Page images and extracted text
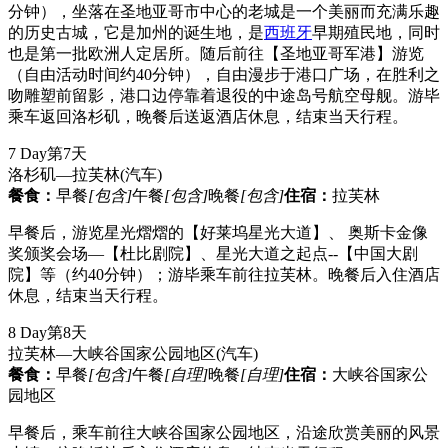
分钟），坐落在圣地亚哥市中心的老城是一个美丽而充满乐趣
的历史古城，它是加州的诞生地，是
西班牙
早期殖民地，同时
也是第一批欧洲人定居所。随后前往【圣地亚哥军港】游览
（自由活动时间约40分钟），自由漫步于港口广场，在胜利之
吻雕塑前留影，港口边停靠着退役的中途岛号航空母舰。游毕
乘车返回洛杉矶，晚餐后送返酒店休息，结束当天行程。
7 Day
第7天
洛杉矶—拉芙林
(汽车)
餐食：
早餐
[包含]
午餐
[包含]
晚餐
[包含]
住宿：
拉芙林
早餐后，游览星光熠熠的【好莱坞星光大道】、 奥斯卡金像
奖颁奖会场—【杜比剧院】、星光大道之起点--【中国大剧
院】等（约40分钟）；游毕乘车前往拉芙林。晚餐后入住酒店
休息，结束当天行程。
8 Day
第8天
拉芙林—大峡谷国家公园地区
(汽车)
餐食：
早餐
[包含]
午餐
[自理]
晚餐
[自理]
住宿：
大峡谷国家公
园地区
早餐后，乘车前往大峡谷国家公园地区，沿途欣赏美丽的风景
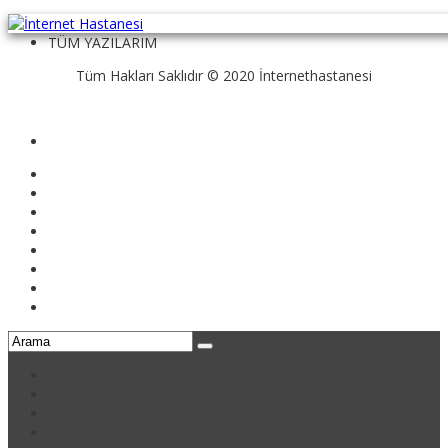
kennithhester@team.takeatripapp.click
TÜM YAZILARIM
Tüm Hakları Saklıdır © 2020 İnternethastanesi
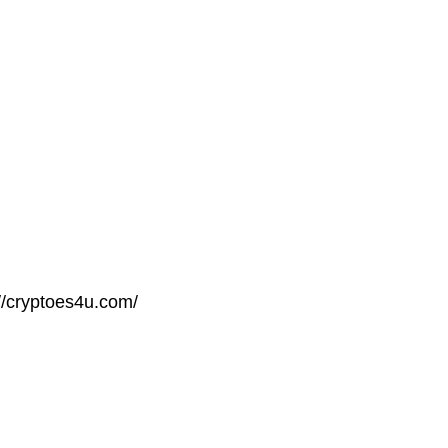
/cryptoes4u.com/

(BRIEF) Each line of the entries above that has the word "结束当天行程" is to be copied.

(TASK OUTPUT)
乘车返回洛杉矶，晚餐后送返酒店休息，结束当天行程。
休息，结束当天行程。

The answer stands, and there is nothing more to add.